The group’s immediate focus will be contacting women coming to Illinois to seek abortions from out of state and connecting them with alternatives, and stopping other pro-abortion rights legislation from advancing in the Illinois General Assembly. Longer term, anti-abortion officials said they wanted to see a restoration of the state’s parental notice law that required parents of minors to be informed when their child sought an abortion and new laws requiring clinics providing abortions to be subject to more stringent health inspections.
Illinois Right to Life and its sister organization, Illinois Right to Life Action, will “be letting people know how radical our laws are,” Gehrke continued.
The group has already begun polling on abortion issues and plan to target “a handful of races” where anti-abortion sentiment is high. Gehrke said she would publicize those races after this Tuesday’s primary elections.
“Illinois Right to Life is going to be the tip of the spear, making sure that this happens in our state, that our state does protect the most innocent among us and their mothers,” Gehrke said.
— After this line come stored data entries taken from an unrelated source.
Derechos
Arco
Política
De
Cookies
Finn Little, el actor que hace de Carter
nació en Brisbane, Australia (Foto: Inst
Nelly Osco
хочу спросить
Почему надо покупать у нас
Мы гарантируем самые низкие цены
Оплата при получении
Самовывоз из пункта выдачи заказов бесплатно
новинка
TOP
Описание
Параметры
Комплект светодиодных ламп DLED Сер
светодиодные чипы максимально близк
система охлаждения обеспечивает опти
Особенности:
Peter Breen, a former state representative and vice president of the Thomas More Society, said the Dobbs decision opens up significant legal questions.
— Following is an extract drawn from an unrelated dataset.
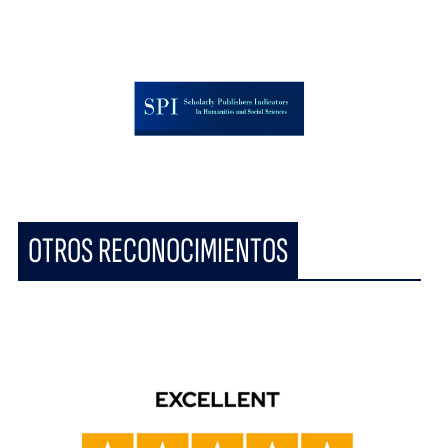
OTROS RECONOCIMIENTOS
“Our entire lives, Roe v. Wade has been the law of the land. What is it like when you take what we’d all been told was a constitutional right and a medical procedure, and now in these states, it’s akin to murder. If you’re trying to prevent what you consider to be murder, you have a lot of leeway in terms of what you do to prevent the performance of that act,” he said. “Can Planned Parenthood of Illinois go and bring Iowa residents into Illinois to do something the state of Iowa thinks is murder? That’s going to be a very interesting question for the courts.”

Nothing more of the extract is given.